Several computational models for flexible decision behavior may relate to our work. In a firing-rate network model that exhibits rapid threshold tuning, researchers have demonstrated that their model is able to quickly converge to the optimal threshold that maximizes the objective reward rate under different task environments (Simen et al., 2006). However, the network needs prior knowledge about the reward rate-threshold relationships across different task environments, such as varying ITIs or varying difficulties. In contrast, our model does not need such information. Instead, the model requires a rough estimate of performance as a function of difficulty Equation (1), which is independent of the task environment. Compared to the reward rate-threshold relationships, performance as a function of difficulty seems to be the information that is more naturally and easily learned by subjects during training. This argument needs to be tested experimentally. Some other rate-based models have focused on action selection and executive control in BG circuits involving direct and indirect pathways (Cohen and Frank, 2009; Wiecki and Frank, 2013). The inclusion of the indirect pathway is a reasonable choice in their models as it is the pathway that has been associated with inhibitory control, the enhancement of action precision, or the avoidance of aversive stimuli (Hikosaka et al., 2000; Jiang et al., 2003; Hikida et al., 2010). Whether the indirect pathway plays a crucial role in the adaptation and optimization of perceptual discrimination tasks requires further tests. Furthermore, our model focuses on spiking neurons with detailed dopamine dynamics and STDP and is therefore able to provide experimental testable predictions on the correlation between cellular level factors and behavior performance.
We noted that a recent primate study has demonstrated that frontal-eye-field neurons change their ramping rates in a visual search task when the monkeys are cued for different decision speeds (Heitz and Schall, 2012). Their result suggested the possibility of another neuronal mechanism (other than changing the decision threshold) that might underlie the behavior of a SAT. Interestingly, we have recently shown that similar neuronal responses can be observed in the attractor decision model by applying a top–down control with balanced excitation and inhibition (Wang et al., 2013). We have suggested that the two mechanisms of SAT do not exclude each other. Rather, different SAT mechanisms may be implemented by the same subject under different task conditions. It is interesting to integrate the two mechanisms in a single model and to investigate whether the model is able to reproduce a wider range of empirical observations. Furthermore, a recent primate study has shown that neurons in the caudate nucleus encode complex information, including evidence accumulation, evaluation, and choice biases (Ding and Gold, 2010), during a random-dot task. With the combination of a top-down control mechanism (Wang et al., 2013), it is worth exploring how our model is able to reproduce these observations.

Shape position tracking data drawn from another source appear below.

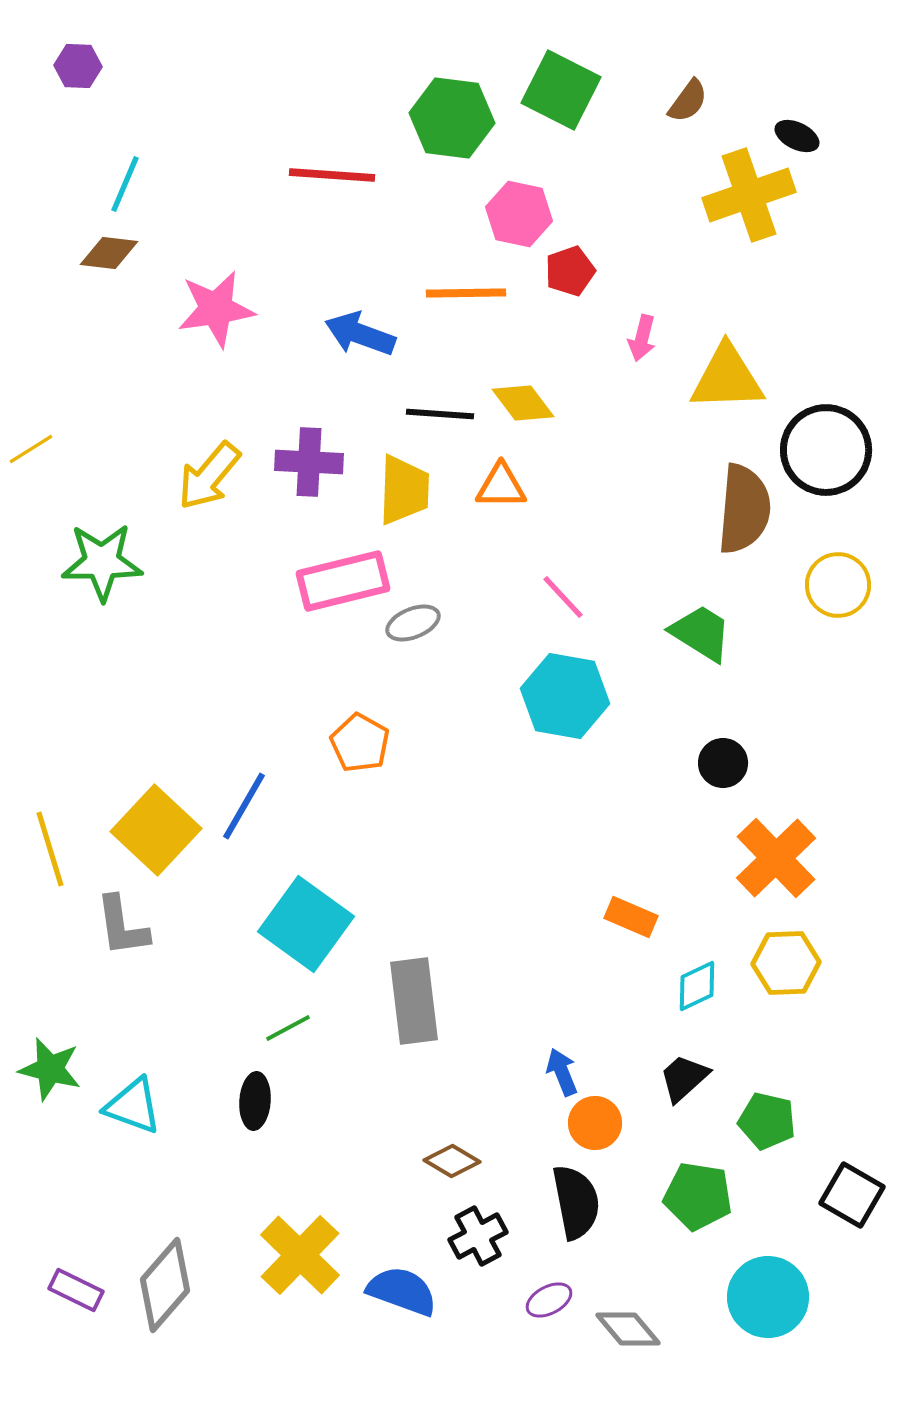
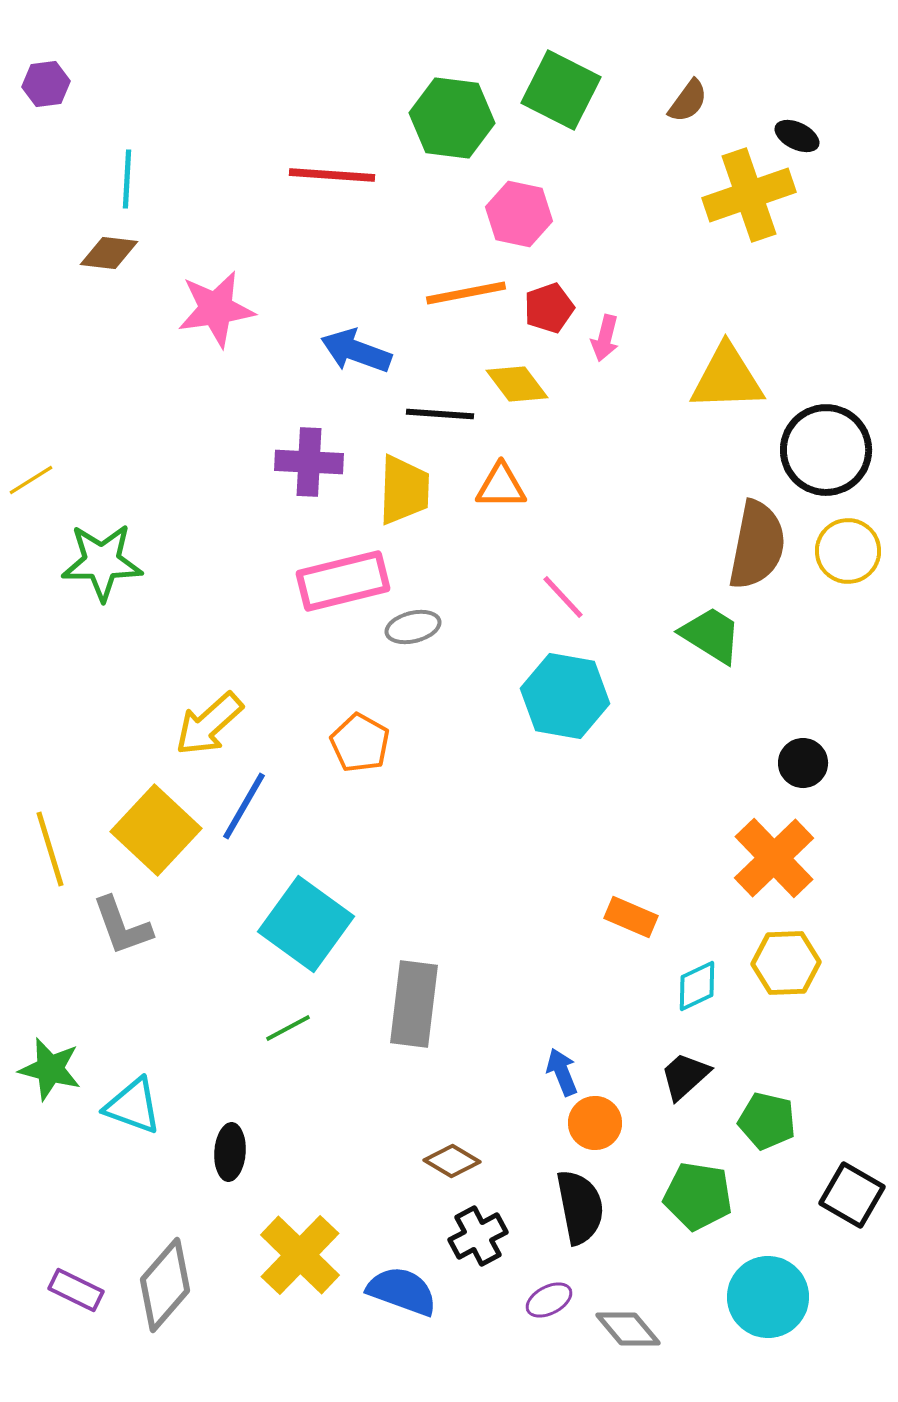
purple hexagon at (78, 66): moved 32 px left, 18 px down; rotated 9 degrees counterclockwise
cyan line at (125, 184): moved 2 px right, 5 px up; rotated 20 degrees counterclockwise
red pentagon at (570, 271): moved 21 px left, 37 px down
orange line at (466, 293): rotated 10 degrees counterclockwise
blue arrow at (360, 334): moved 4 px left, 17 px down
pink arrow at (642, 338): moved 37 px left
yellow diamond at (523, 403): moved 6 px left, 19 px up
yellow line at (31, 449): moved 31 px down
yellow arrow at (209, 476): moved 248 px down; rotated 8 degrees clockwise
brown semicircle at (744, 509): moved 13 px right, 36 px down; rotated 6 degrees clockwise
yellow circle at (838, 585): moved 10 px right, 34 px up
gray ellipse at (413, 623): moved 4 px down; rotated 8 degrees clockwise
green trapezoid at (701, 633): moved 10 px right, 2 px down
black circle at (723, 763): moved 80 px right
orange cross at (776, 858): moved 2 px left
gray L-shape at (122, 926): rotated 12 degrees counterclockwise
gray rectangle at (414, 1001): moved 3 px down; rotated 14 degrees clockwise
black trapezoid at (684, 1078): moved 1 px right, 2 px up
black ellipse at (255, 1101): moved 25 px left, 51 px down
black semicircle at (576, 1202): moved 4 px right, 5 px down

In conclusion, we proposed a neural circuit model for decision optimization and adaptation. The model is novel in several of the following aspects. First, the model optimizes (subjectively) the decision not just in a single environment but also in environments with changing task difficulties. Second, the model suggests neuronal substrates that correlate with the decision optimization in different task conditions. Third, the model provides an explanation at the neuronal level for why some subjects favor quick decisions while others favor accurate decisions.
Conflict of interest statement
The authors declare that the research was conducted in the absence of any commercial or financial relationships that could be construed as a potential conflict of interest.
Acknowledgments
We thank the National Center for High Performance Computing (Taiwan) for providing computational resources. This work was supported by National Science Council grants 98-2311-B-007-005-MY3 and 101-2311-B-007-008-MY3.
References
- Arias-Carrión O., Stamelou M., Murillo-Rodríguez E., Menéndez-González M., Pöppel E. (2010). Dopaminergic reward system: a short integrative review. Int. Arch. Med. 3:24 10.1186/1755-7682-3-24 [DOI] [PMC free article] [PubMed] [Google Scholar]
- Balci F., Simen P., Niyogi R., Saxe A., Hughes J. A., Holmes P., et al. (2010). Acquisition of decision making criteria: reward rate ultimately beats accuracy. Atten. Percept. Psychophys. 73, 640–657 10.3758/s13414-010-0049-7 [DOI] [PMC free article] [PubMed] [Google Scholar]
- Bi G., Poo M. (1998). Synaptic modifications in cultured hippocampal neurons: dependence on spike timing, synaptic strength, and postsynaptic cell type. J. Neurosci. 18, 10464–10472 [DOI] [PMC free article] [PubMed] [Google Scholar]
- Bogacz R., Brown E., Moehlis J., Holmes P., Cohen J. D. (2006). The physics of optimal decision making: a formal analysis of models of performance in two-alternative forced-choice tasks. Psychol. Rev. 113, 700–765 10.1037/0033-295X.113.4.700 [DOI] [PubMed] [Google Scholar]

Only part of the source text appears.